A.: The idea is fine, but it is unattainable, because of lack of mutual trust between Washington and Moscow and striking disparity between preconditions for using nuclear weapons – while the current U.S.NPR has 14 grounds to use them, the Russian nuclear doctrine incorporated only two. The other stumbling block is a negative response of the USA towards 12 arms control arrangements with Russia.

Q 2. On avoidance of risks of using nuclear weapons due to accident or miscalculation:

A.: There is only one possible solution: to restore mutual trust, respect and confidence in practical manner – to sign a NFU accord having unlimited duration between the USA and Russia. The USA has to pull back all its tactical nuclear weapons from 5 NATO-member states to the CONUS, and stop air patrolling near Russia involving heavy strategic bombers and ‘dual-capable aircraft’ in the Baltic Sea area. As the ex-Defense Secretary William Perry has put it in his “My Journey at the Nuclear Brink” (2015) “… to make real progress in reducing nuclear dangers, the United States must lead” (P. 195). It is not serendipity that he used the phrase the USA “must lead”.

Q 3. On potential actions of the USA and Russia to stop or avoid a new arms race:

A.: For nuclear domain the answer is given in items 1 and 3; for conventional weapons’ area the answer is given in item 5; for outer space the answer is given in item 4, and for BMDS the answer is given in item 2.

Q 4. On threat reduction on the Korean Peninsula:

A.: It is expedient for North and South Koreas to sign a NFU accord and the same treaty between the USA and North Korea; the USA has to offer to North Korea real security guarantees with a commitment not to attack it, not to change the regime, not to arrange a large-scale military drills near its shores, especially involving nuclear SOA.
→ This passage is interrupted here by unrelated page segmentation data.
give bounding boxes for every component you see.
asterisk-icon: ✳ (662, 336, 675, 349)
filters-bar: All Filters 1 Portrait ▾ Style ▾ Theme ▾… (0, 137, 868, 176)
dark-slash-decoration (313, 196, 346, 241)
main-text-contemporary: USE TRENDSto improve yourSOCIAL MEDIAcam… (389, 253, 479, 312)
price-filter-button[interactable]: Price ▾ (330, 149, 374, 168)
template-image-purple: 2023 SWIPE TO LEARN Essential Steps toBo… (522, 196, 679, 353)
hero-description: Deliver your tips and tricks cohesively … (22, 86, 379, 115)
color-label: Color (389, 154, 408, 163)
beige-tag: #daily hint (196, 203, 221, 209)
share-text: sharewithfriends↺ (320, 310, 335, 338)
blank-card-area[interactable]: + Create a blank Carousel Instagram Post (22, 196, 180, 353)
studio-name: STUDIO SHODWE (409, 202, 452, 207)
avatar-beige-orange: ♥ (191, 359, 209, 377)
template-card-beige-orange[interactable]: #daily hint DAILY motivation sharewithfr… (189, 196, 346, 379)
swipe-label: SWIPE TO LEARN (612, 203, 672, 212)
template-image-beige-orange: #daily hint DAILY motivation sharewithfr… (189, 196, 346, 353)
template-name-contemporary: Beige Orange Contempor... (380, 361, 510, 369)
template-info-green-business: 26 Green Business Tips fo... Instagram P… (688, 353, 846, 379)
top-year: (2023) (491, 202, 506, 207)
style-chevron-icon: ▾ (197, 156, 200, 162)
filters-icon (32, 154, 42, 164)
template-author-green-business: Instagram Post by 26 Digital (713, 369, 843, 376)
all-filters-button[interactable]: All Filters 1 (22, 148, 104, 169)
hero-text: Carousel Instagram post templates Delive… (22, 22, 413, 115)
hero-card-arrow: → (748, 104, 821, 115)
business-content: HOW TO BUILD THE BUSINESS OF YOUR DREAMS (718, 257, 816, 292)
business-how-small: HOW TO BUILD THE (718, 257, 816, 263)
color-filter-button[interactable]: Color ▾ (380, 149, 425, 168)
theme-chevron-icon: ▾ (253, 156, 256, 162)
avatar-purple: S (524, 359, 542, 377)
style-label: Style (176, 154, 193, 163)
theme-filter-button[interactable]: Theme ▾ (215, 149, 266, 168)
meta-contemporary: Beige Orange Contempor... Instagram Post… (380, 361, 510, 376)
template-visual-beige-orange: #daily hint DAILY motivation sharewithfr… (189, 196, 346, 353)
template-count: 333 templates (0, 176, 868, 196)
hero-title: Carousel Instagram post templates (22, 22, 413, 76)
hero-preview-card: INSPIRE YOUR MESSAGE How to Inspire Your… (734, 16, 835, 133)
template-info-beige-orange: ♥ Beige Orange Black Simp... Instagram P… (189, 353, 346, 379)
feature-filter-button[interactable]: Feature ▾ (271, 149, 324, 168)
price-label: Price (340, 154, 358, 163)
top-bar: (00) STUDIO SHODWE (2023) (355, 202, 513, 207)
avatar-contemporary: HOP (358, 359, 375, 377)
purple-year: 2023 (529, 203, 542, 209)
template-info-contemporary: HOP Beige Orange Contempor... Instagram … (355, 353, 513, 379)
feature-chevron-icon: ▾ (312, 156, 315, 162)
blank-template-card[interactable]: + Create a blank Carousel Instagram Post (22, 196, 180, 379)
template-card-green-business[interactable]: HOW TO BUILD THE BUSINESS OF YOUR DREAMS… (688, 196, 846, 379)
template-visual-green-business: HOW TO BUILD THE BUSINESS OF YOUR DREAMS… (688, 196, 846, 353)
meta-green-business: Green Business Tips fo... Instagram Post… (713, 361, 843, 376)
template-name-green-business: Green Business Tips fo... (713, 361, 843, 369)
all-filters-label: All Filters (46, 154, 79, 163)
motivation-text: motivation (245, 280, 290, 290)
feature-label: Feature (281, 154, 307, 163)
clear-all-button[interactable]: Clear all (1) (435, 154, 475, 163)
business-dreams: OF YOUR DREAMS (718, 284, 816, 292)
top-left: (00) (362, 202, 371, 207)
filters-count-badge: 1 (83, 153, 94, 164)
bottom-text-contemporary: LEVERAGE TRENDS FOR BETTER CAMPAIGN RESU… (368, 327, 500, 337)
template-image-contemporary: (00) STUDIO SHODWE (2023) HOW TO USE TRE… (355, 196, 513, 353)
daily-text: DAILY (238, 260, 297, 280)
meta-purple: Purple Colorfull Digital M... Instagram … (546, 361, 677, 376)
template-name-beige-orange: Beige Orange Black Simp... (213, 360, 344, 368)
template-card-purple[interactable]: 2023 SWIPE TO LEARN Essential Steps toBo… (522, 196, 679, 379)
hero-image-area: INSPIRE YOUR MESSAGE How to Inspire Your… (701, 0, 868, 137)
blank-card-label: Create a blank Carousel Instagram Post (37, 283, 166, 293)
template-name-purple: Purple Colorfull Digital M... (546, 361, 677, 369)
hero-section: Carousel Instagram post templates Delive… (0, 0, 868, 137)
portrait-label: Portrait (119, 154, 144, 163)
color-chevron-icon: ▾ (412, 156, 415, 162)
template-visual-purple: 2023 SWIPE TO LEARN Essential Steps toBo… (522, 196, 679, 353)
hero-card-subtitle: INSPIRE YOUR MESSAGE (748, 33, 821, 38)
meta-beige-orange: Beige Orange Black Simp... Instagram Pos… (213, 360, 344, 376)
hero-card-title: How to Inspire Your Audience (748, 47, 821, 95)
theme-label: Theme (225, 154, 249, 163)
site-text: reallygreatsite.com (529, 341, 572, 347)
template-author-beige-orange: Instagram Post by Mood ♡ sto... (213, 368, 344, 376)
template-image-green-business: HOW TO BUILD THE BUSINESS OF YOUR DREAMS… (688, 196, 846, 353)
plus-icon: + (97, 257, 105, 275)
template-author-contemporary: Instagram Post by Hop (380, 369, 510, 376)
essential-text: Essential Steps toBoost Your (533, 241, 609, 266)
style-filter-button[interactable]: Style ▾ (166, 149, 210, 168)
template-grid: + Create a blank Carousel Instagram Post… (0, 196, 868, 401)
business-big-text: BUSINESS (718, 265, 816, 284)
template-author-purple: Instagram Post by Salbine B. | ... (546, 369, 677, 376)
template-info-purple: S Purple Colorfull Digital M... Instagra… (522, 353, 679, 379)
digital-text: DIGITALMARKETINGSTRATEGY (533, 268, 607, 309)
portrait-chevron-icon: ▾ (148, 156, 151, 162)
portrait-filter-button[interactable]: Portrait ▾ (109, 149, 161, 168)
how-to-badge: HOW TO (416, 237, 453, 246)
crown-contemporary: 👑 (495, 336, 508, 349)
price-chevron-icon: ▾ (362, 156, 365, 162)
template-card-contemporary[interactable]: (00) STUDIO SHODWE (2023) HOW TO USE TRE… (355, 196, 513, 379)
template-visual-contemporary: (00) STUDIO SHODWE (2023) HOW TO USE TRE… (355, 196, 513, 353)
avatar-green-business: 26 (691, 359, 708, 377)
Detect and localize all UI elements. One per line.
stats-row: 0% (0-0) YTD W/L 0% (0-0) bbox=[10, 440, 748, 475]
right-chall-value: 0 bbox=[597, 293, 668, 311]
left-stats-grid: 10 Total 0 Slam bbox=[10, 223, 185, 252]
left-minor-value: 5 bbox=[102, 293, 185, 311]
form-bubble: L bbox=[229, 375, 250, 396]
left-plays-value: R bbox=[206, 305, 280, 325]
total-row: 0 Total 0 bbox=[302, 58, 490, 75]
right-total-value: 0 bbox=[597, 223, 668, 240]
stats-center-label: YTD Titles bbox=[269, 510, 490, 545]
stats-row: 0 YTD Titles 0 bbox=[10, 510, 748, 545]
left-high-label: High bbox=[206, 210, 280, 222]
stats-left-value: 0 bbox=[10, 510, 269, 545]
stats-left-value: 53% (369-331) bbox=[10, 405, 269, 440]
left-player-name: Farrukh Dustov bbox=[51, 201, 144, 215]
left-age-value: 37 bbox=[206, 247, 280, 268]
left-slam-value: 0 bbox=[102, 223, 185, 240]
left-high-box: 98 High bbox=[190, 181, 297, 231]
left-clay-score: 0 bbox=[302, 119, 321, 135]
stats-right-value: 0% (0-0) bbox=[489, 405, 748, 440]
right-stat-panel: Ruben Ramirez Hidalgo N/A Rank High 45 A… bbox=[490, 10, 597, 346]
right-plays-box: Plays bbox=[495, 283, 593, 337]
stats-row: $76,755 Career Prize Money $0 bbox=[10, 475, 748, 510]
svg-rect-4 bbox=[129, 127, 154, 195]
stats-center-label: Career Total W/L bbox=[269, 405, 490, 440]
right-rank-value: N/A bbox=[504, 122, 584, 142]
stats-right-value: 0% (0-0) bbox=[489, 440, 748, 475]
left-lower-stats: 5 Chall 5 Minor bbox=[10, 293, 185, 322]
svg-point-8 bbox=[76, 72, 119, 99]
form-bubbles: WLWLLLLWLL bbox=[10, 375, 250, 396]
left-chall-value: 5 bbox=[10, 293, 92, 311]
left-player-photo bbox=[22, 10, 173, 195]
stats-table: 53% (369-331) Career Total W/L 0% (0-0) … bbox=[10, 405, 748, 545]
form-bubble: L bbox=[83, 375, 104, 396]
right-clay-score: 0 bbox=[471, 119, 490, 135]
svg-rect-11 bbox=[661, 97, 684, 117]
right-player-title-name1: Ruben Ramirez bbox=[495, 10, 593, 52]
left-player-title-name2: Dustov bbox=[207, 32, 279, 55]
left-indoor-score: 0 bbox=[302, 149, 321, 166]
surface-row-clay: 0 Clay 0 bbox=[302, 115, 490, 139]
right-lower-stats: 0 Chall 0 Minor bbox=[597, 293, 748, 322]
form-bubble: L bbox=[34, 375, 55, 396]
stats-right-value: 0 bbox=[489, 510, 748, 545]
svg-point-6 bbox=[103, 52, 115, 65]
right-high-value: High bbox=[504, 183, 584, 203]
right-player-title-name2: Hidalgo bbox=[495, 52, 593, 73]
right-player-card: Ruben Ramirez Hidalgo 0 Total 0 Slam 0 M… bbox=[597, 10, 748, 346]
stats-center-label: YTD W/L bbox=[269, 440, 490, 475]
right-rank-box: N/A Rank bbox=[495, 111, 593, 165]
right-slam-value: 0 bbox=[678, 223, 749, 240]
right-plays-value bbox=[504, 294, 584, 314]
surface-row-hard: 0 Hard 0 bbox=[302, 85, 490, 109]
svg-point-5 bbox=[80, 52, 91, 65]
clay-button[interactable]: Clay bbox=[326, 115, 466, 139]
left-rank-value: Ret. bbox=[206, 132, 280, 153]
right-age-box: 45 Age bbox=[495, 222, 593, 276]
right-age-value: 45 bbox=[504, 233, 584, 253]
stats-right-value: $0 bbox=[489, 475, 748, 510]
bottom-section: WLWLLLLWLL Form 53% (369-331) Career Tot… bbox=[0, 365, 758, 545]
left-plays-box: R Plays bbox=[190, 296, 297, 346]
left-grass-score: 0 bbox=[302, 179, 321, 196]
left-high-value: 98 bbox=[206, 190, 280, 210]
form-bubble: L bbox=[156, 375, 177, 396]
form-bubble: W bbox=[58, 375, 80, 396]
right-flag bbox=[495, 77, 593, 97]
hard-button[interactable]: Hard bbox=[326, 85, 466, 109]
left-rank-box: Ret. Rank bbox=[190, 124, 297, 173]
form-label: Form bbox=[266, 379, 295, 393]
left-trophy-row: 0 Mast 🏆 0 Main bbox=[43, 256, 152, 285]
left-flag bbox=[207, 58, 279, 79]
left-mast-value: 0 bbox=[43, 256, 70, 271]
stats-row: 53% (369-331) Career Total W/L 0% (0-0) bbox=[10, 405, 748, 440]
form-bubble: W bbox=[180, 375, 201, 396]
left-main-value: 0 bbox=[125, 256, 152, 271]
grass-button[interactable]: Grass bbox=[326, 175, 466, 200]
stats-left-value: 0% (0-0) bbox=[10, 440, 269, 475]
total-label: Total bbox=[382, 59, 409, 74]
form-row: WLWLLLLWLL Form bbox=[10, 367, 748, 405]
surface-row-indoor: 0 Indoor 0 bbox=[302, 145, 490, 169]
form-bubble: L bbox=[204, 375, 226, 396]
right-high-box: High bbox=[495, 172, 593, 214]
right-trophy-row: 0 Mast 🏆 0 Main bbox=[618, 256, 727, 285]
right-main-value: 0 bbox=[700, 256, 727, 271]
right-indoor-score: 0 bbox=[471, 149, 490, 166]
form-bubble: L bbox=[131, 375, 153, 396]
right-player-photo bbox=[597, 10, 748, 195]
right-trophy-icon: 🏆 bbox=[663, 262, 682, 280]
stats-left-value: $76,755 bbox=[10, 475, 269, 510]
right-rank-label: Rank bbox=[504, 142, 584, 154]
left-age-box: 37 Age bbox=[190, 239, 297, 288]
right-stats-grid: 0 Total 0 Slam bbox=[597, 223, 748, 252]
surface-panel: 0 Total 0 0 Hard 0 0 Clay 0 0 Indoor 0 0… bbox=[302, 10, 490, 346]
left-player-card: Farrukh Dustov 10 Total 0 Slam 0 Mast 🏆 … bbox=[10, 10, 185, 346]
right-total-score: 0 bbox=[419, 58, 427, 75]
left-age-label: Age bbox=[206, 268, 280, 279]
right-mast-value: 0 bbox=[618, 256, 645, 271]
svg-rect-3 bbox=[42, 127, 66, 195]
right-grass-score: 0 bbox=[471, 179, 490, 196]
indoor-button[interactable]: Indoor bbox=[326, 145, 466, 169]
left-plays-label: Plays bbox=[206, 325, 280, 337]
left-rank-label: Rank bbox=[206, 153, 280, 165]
Q 5. On opportunities for future for scientific and technical collaboration between the USA and Russia:
A.: There will be no chances for such opportunities, except in the running the space station “Mir” and in the academic sphere exclusively dealing with arms control. It is impossible to foster any bilateral technical ties due to highly virulent sanctions’ decease that have been imposed arbitrarily upon more than 400 Russian enterprises and more than 200 Russian individuals. First of all these sanctions must be lift off by the USA. Only after that Moscow will see what could be done in this and other areas.